Regardless, that chicken bone ain’t part of Butch Cassidy.

Don’t get me wrong, I still enjoy Expedition Unknown and will certainly continue to recommend it. I think, overall, it’s been a good venue for showing some archaeology and history to the public. I don’t always agree with all points of the show or the methods, but it’s a damn sight better than the pseudoarchaeology Scott Wolter promoted on America Unearthed, the utter nonsense of Ancient Aliens, or the never-ending-saga of Oak Island.
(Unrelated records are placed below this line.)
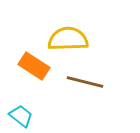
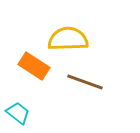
brown line: rotated 6 degrees clockwise
cyan trapezoid: moved 3 px left, 3 px up
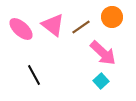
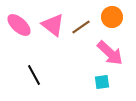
pink ellipse: moved 2 px left, 4 px up
pink arrow: moved 7 px right
cyan square: moved 1 px right, 1 px down; rotated 35 degrees clockwise
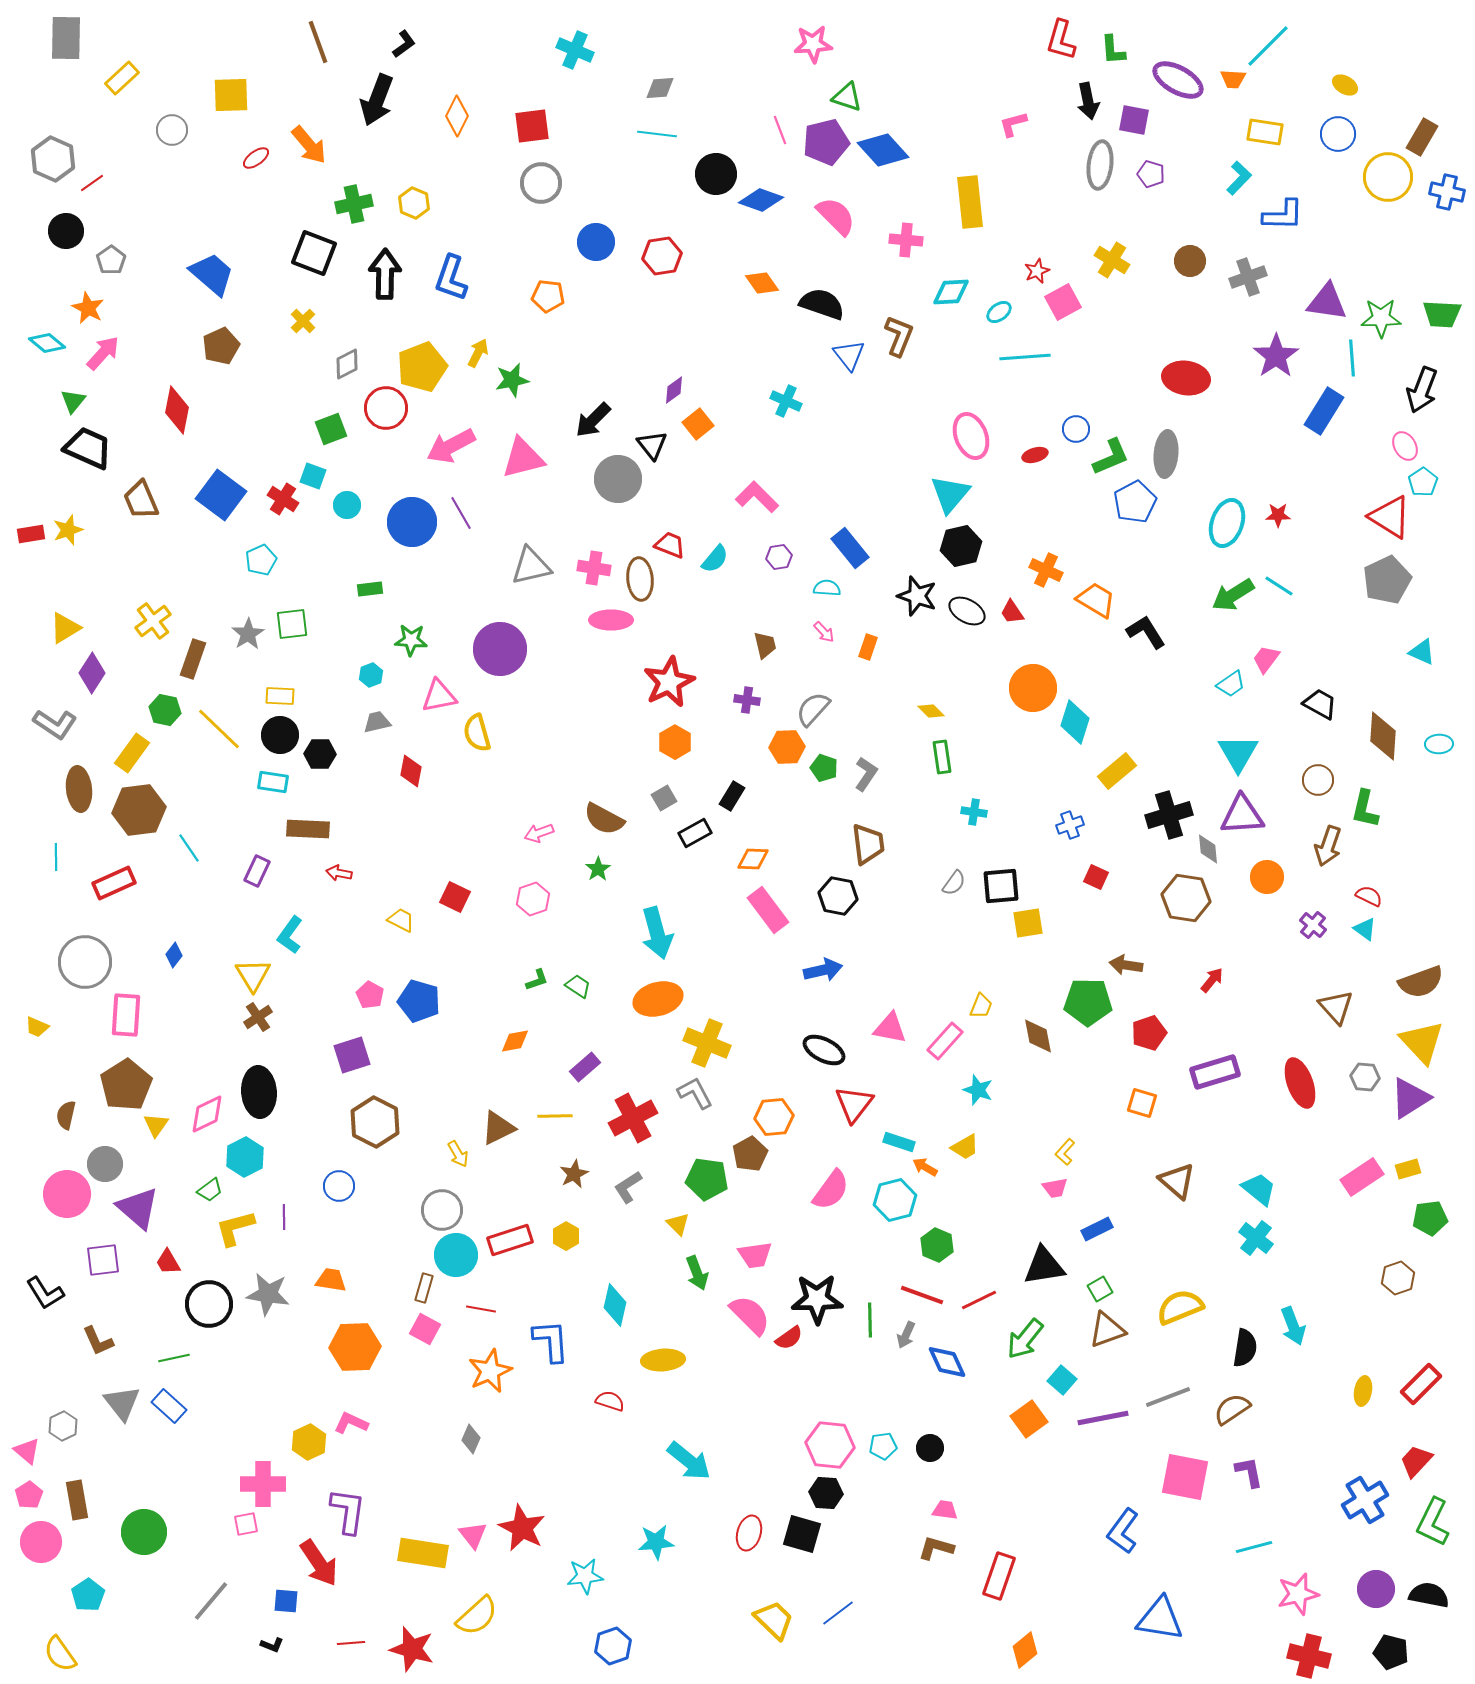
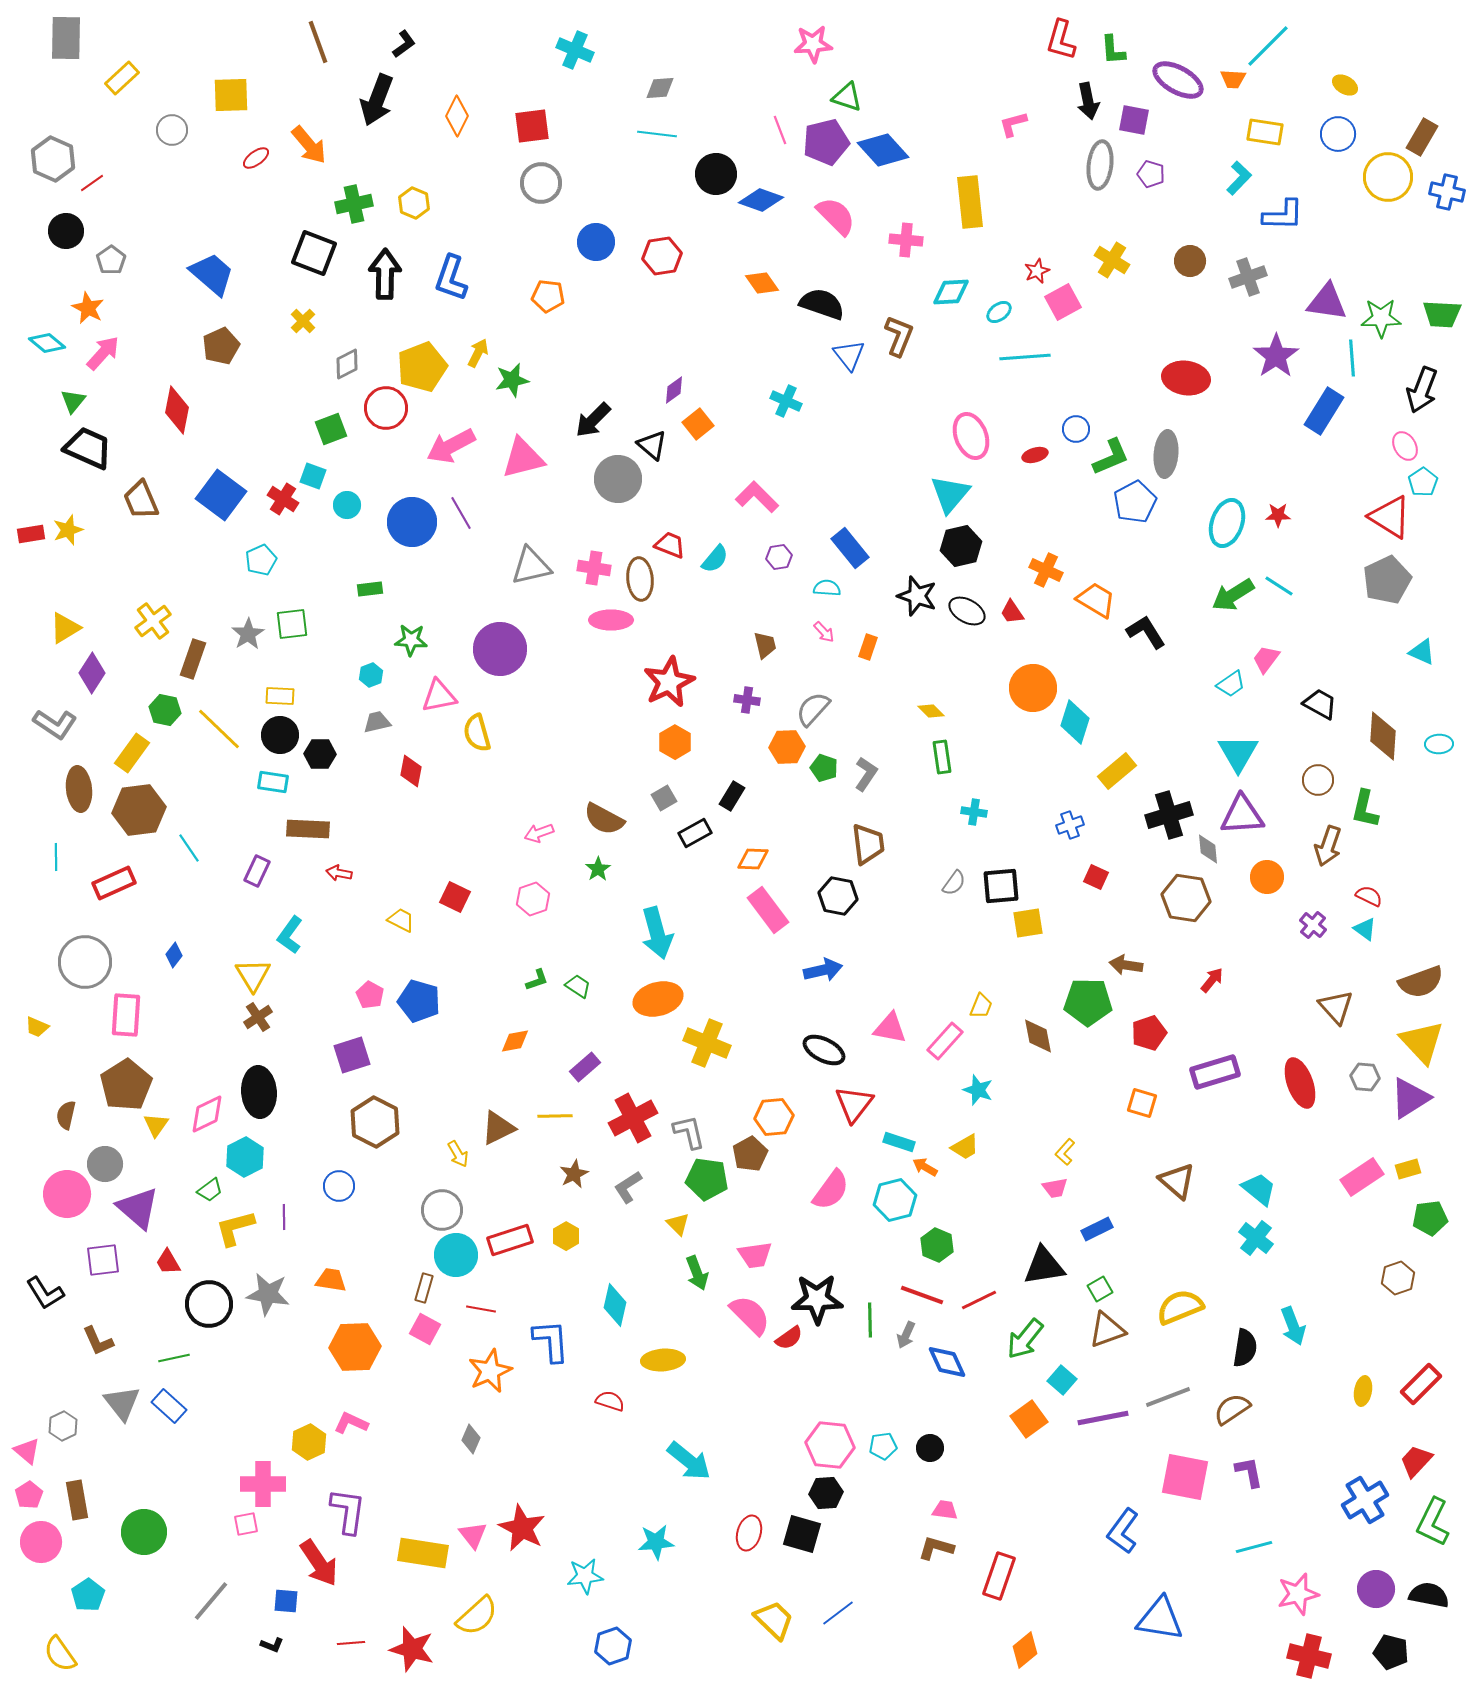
black triangle at (652, 445): rotated 12 degrees counterclockwise
gray L-shape at (695, 1093): moved 6 px left, 39 px down; rotated 15 degrees clockwise
black hexagon at (826, 1493): rotated 8 degrees counterclockwise
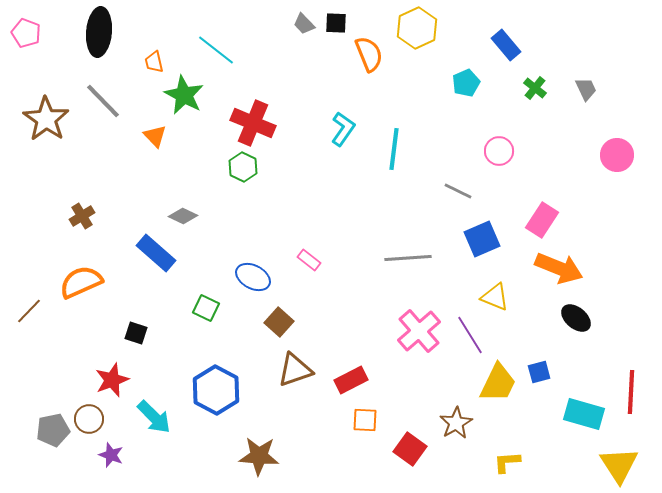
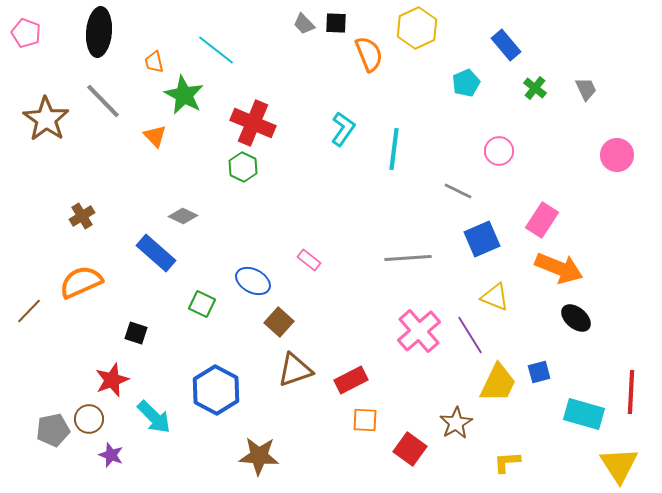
blue ellipse at (253, 277): moved 4 px down
green square at (206, 308): moved 4 px left, 4 px up
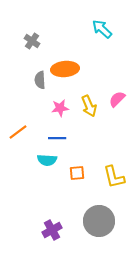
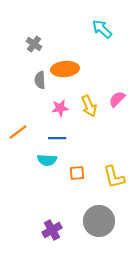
gray cross: moved 2 px right, 3 px down
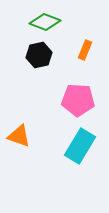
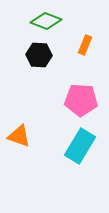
green diamond: moved 1 px right, 1 px up
orange rectangle: moved 5 px up
black hexagon: rotated 15 degrees clockwise
pink pentagon: moved 3 px right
And the show highlights the sights and cultures of far away places that most people will never have the opportunity to visit.

And if the experiences of other archaeologists and scientists with reality or “investigative” television is any guide, then I’m sure the forensic anthropologist they had on the scene contributed much more than the producers put in the final cut. In fact, I would not be surprised at all if she was even taken out of context with her assessment. Kudos for her, though, for going on television as an expert. We need MORE exposure to the archaeological sciences so the public can see what it is we really do.

Josh did locate a blood relative of Butch Cassidy and obtained a DNA sample. But, alas, it was not a match for the bone in the hole they dug.

They didn’t say, however, if it was because the bone was from Wing Stop.



About Carl Feagans 348 Articles
Professional archaeologist that currently works for the United States Forest Service at the Land Between the Lakes Recreation Area in Kentucky and Tennessee. I'm also a 12-year veteran of the U.S. Army and spent another 10 years doing adventure programming with at-risk teens before earning my master's degree at the University of Texas at Arlington.

1 Comment

  1. Sorry but I can’t stand that Josh is teaching people that a scientific expedition consists of a narrator and camera crew spending as much as 48 hours ‘searching’ for something that is gnerally already known to be where they’re ‘searching’.